Le Dang Doanh: Consumer inflation has far exceeded GDP growth. GDP growth was estimated at 6.7-6.8 percent in 2010, while consumer price index (CPI) increased by 11.75 percent (last December).
The inflation is the result of our monetary and credit policy. Despite having been affected by the price growth of many items in the world market, such as oil, steel and cement, some other economies such as Singapore, Taiwan, and mainland China have had much lower inflation than that in our country. Some of them see inflation of only 3 percent; inflation in China was only about 5 percent (last year).
So to control the price growth, we have to adjust our financial and monetary policy, because prices rise only when the volume of money in circulation increases. If the volume of money in circulation does not change and the volume of goods increases, prices will be stable, or will even go down.
Administrative measures to stabilize prices will only be effective in the short term, and with limited results.
To cope with the current situation, our top priority should be stabilizing macroeconomic development and strengthening investment in strategic projects which will produce products and services that ensure the balance between supply and demand
Why do prices continue to rise even though we have already tightened monetary policy?
Some policies have not yet been tightened, as money continues to be pumped into the interbank market. In 2008, credit growth was estimated at 43 percent, but it was reported at nearly 53 percent after being reviewed.
In 2009, the credit growth was 35 percent. In 2010, the target was set at 25 percent, but the real growth was higher (27 percent).
The basket of commodities which are used in calculating the CPI does not include the property market. Real estate prices have sharply increased, so if real estate was calculated, our CPI would be much higher.
Poor people, who spend a greater portion of their income on food, will be hurt most by the higher prices.
How do the current high interest rates affect inflation?
The deposit interest rate should be the inflation rate plus 2.5 percent. So with our current inflation situation, the deposit interest rate will be 14.5 percent, and the lending interest rate will be 17 percent. The interest rates can only be cut when inflation slows down.
At a press briefing last Friday, Deputy Prime Minister Nguyen Sinh Hung said higher prices of oil in the world market have pushed up the prices of many other materials and products. In other countries, food and oil are not calculated in CPI. If these two commodities are excluded when calculating CPI, then Vietnam saw inflation of 7.5 percent in 2010.
In 2011, the government will make macroeconomic stabilization and inflation reduction its first priority, he said. To this end, the government will strengthen controls over state budget spending and restructuring businesses, especially those that are state-owned.
Considering the adjustment of electricity prices proposed by the ministries of finance, and industry and trade, what is the forecast for the CPI in 2011?
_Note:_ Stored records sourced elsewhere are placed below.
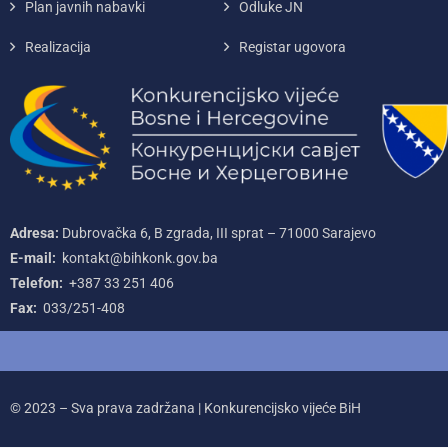
Plan javnih nabavki
Odluke JN
Realizacija
Registar ugovora
Adresa:
Dubrovačka 6, B zgrada, III sprat – 71000‌ Sarajevo
E-mail:
kontakt@bihkonk.gov.ba
Telefon:
+387‌ 33‌ 251‌ 406
Fax:
033/251-408
© 2023 – Sva prava zadržana | Konkurencijsko vijeće BiH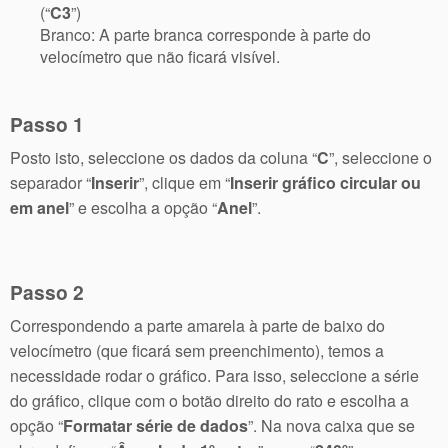
(“
C3
”)
Branco: A parte branca corresponde à parte do
velocímetro que não ficará visível.
Passo 1
Posto isto, seleccione os dados da coluna “
C
”, seleccione o
separador “
Inserir
”, clique em “
Inserir gráfico circular ou
em anel
” e escolha a opção “
Anel
”.
Passo 2
Correspondendo a parte amarela à parte de baixo do
velocímetro (que ficará sem preenchimento), temos a
necessidade rodar o gráfico. Para isso, seleccione a série
do gráfico, clique com o botão direito do rato e escolha a
opção “
Formatar série de dados
”. Na nova caixa que se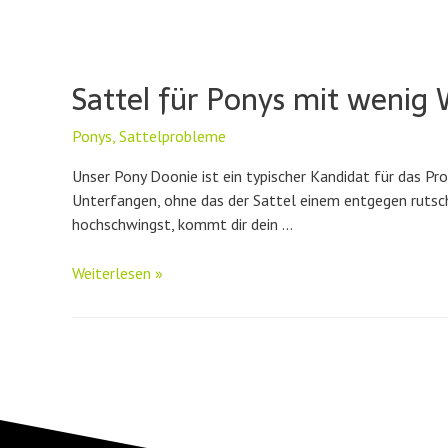
–
Passform
und
Sattel für Ponys mit wenig 
Merkmale
Ponys
,
Sattelprobleme
Unser Pony Doonie ist ein typischer Kandidat für das Pr
Unterfangen, ohne das der Sattel einem entgegen rutsc
hochschwingst, kommt dir dein …
Sattel
Weiterlesen »
für
Ponys
mit
wenig
Widerrist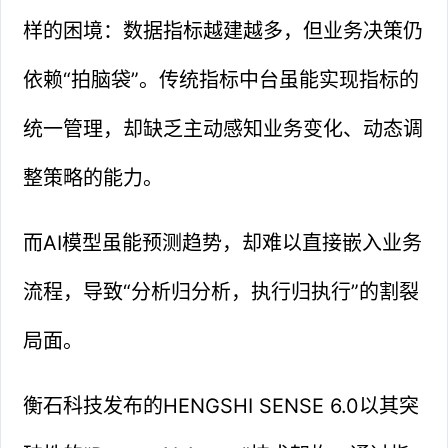
样的困境：数据指标越建越多，但业务决策仍
依赖“拍脑袋”。传统指标中台虽能实现指标的
统一管理，却缺乏主动感知业务变化、动态调
整策略的能力。
而AI模型虽能预测趋势，却难以直接嵌入业务
流程，导致“分析归分析，执行归执行”的割裂
局面。
衡石科技发布的HENGSHI SENSE 6.0以其突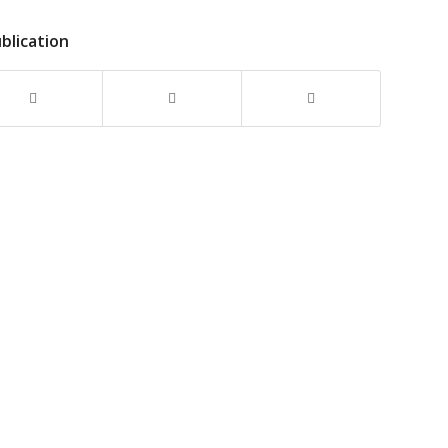
blication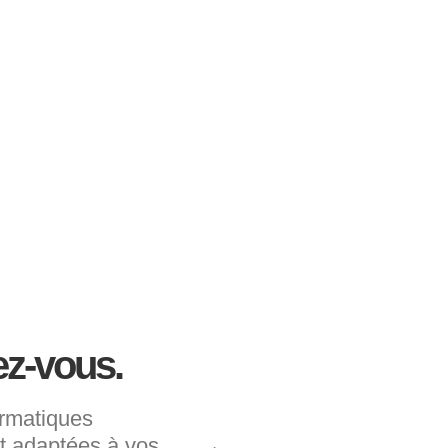
z-vous.
ormatiques
t adaptées à vos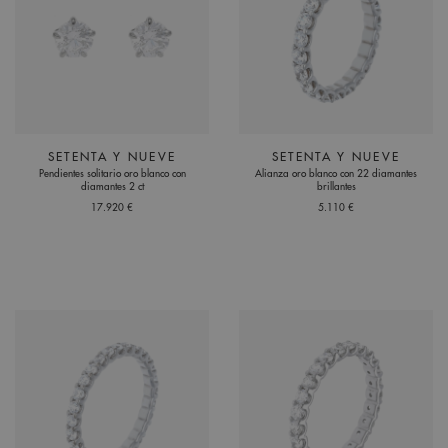
SETENTA Y NUEVE
SETENTA Y NUEVE
Pendientes solitario oro blanco con
Alianza oro blanco con 22 diamantes
diamantes 2 ct
brillantes
17.920 €
5.110 €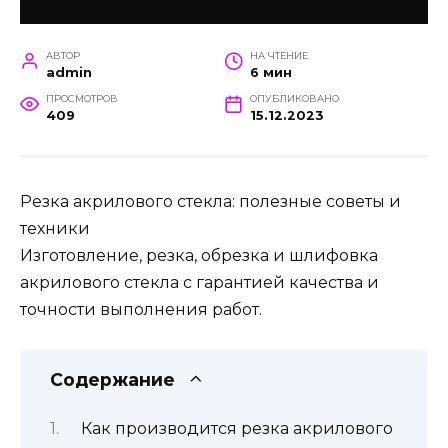
АВТОР
НА ЧТЕНИЕ
admin
6 мин
ПРОСМОТРОВ
ОПУБЛИКОВАНО
409
15.12.2023
Резка акрилового стекла: полезные советы и
техники
Изготовление, резка, обрезка и шлифовка
акрилового стекла с гарантией качества и
точности выполнения работ.
Содержание
Как производится резка акрилового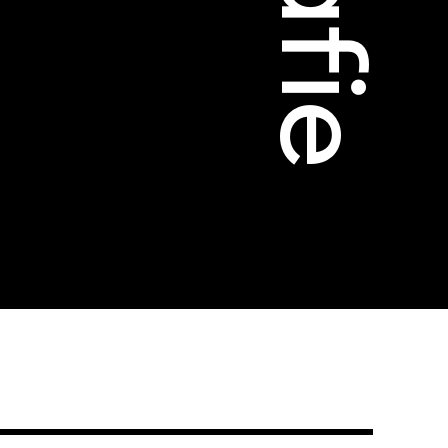
ützen
tigkeit
dschaft
erichte
r
ma Suisse»
o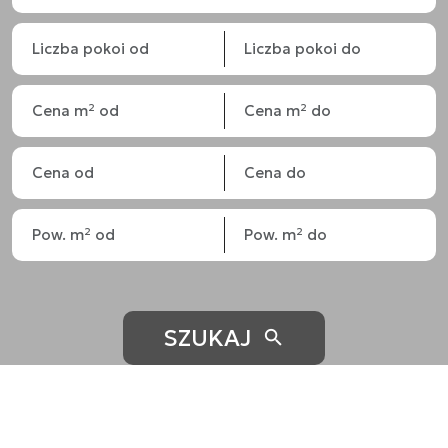
SZUKAJ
The government's plan is to stabilize the prices of electricity and gasoline as well as the currency exchange rate (between Vietnamese dong and the US dollar) by Tet. After the Tet holiday, prices of commodities may increase, and the exchange rate will be even wider than it is now.
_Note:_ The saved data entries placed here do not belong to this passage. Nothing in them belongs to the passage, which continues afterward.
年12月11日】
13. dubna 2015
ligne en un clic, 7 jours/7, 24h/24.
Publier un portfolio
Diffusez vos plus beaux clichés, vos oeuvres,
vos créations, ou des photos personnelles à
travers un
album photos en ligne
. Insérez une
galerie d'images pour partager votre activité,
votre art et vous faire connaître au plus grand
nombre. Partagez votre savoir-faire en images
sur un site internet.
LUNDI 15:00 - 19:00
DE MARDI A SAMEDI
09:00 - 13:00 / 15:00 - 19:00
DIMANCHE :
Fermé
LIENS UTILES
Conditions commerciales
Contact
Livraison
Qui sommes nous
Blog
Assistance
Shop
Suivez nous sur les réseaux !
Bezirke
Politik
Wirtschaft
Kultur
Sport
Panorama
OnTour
At that time, consumer prices will fluctuate and higher prices of electricity and gasoline will push up prices of other commodities. Companies will continue to face challenges in 2011. 2010 has left a big macroeconomic imbalance on 2011.
So, how do you assess the feasibility of the government's target of keeping inflation below 7 percent in 2011?
With the plans to raise the prices of many commodities, it will be difficult for Vietnam to keep inflation below 7 percent in 2011. To do so will require extraordinary effort. We have to make macroeconomic stabilization and deficit reduction our top priorities. Reducing the deficit and wasteful spending will lead to lower investment costs.